October 29, 2015
In the world of UHD/4K, movies and TV programs can require massive amounts of compute power. Take a recent 50-minute UHD natural history documentary that Sundog Media Toolkit worked on. Chief executive Richard Welsh reports it ran for four hours on over 5,000 processors. The necessity for finding huge amounts of compute power is becoming a challenge for productions, he notes. “We could have run that job in real time if we had split it up more, and that would have taken us up to more than 20,000 processors for one hour.”
The only place he could have found 20,000 processors, Welsh told TV Technology, is at “a really big VFX house” with a render farm. But those VFX houses run 24/7 on thin margins, making them an unlikely source of compute power.
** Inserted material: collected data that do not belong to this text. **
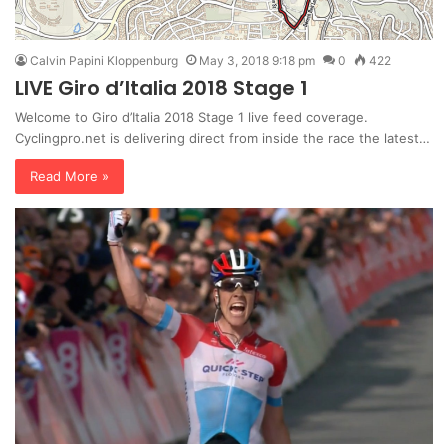
Calvin Papini Kloppenburg
May 3, 2018 9:18 pm
0
422
LIVE Giro d’Italia 2018 Stage 1
Welcome to Giro d’Italia 2018 Stage 1 live feed coverage.
Cyclingpro.net is delivering direct from inside the race the latest…
Read More »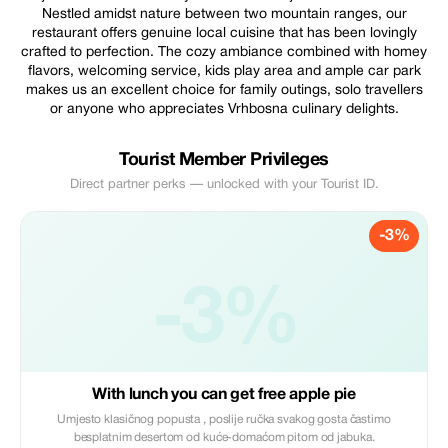
Nestled amidst nature between two mountain ranges, our
restaurant offers genuine local cuisine that has been lovingly
crafted to perfection. The cozy ambiance combined with homey
flavors, welcoming service, kids play area and ample car park
makes us an excellent choice for family outings, solo travellers
or anyone who appreciates Vrhbosna culinary delights.
Tourist Member Privileges
Direct partner perks — unlocked with your Tourist ID.
-3%
-3%
With lunch you can get free apple pie
Umjesto klasičnog popusta , poslije ručka svakog gosta častimo
besplatnim desertom od kuće-domaćom pitom od jabuka.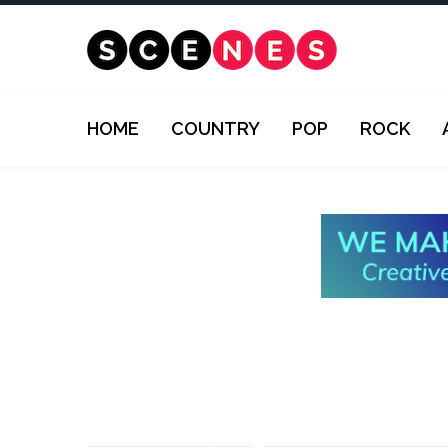
HOME
COUNTRY
POP
ROCK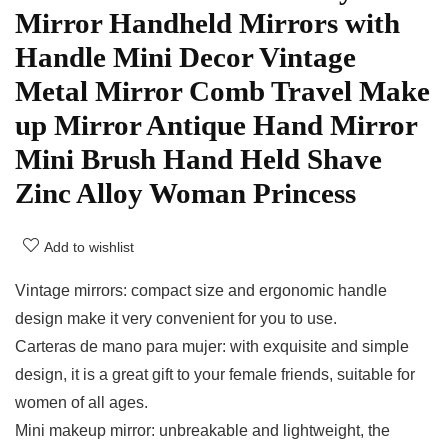
Mirror Handheld Mirrors with
Handle Mini Decor Vintage
Metal Mirror Comb Travel Make
up Mirror Antique Hand Mirror
Mini Brush Hand Held Shave
Zinc Alloy Woman Princess
Add to wishlist
Vintage mirrors: compact size and ergonomic handle
design make it very convenient for you to use.
Carteras de mano para mujer: with exquisite and simple
design, it is a great gift to your female friends, suitable for
women of all ages.
Mini makeup mirror: unbreakable and lightweight, the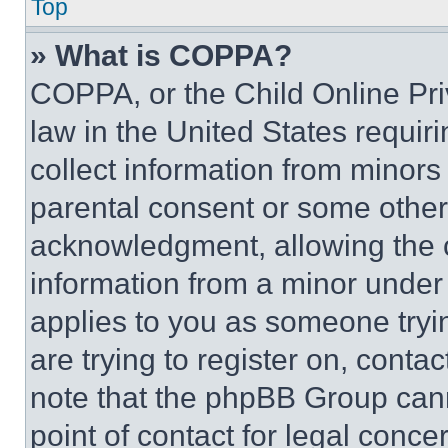
Top
» What is COPPA?
COPPA, or the Child Online Priv
law in the United States requir
collect information from minors
parental consent or some other
acknowledgment, allowing the co
information from a minor under t
applies to you as someone tryin
are trying to register on, conta
note that the phpBB Group cann
point of contact for legal conce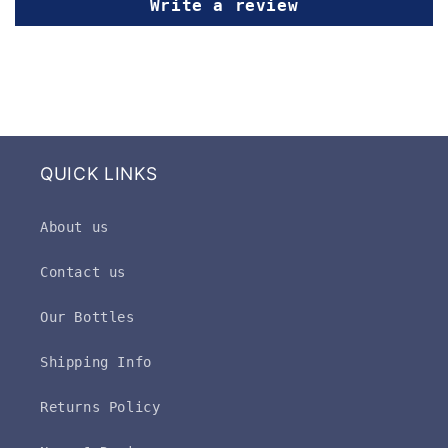
Write a review
QUICK LINKS
About us
Contact us
Our Bottles
Shipping Info
Returns Policy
“Post-production margins are squeezed tighter than ever; and in that environment, when it comes to compute and storage expansion, all roads are now tending to lead to cloud,” says Welsh, whose Sundog Media Toolkit offers standards conversion, scaling, restoration, transcoding, and Digital Cinema packaging.
Welsh reports that he’s seeing a lot of transcoding in the cloud but, in post production, the move has been slower. He’s hoping some of Sundog’s new tools will prove persuasive, more specifically, RealD’s TrueImage process and its stereoscopic disparity mapping technique. “Deploying these tools in a wider platform has enabled us to build other tools around them, such as fully automatic 3D subtitle placement for 3D movies,” he adds.
With regard to what aspects of post production are most likely to be cloud-based in the future, Welsh said, “There isn’t really anything that’s off the table in the future.” However, he thinks it will be “a few years” before live color grading or playback of uncompressed 4K HFR content takes place with all the processing and data in the cloud. But he has “no doubt” that it will eventually become mainstream.
“Cloud is going to be at the cutting edge of the next generation of processing and delivery of entertainment media,” he said.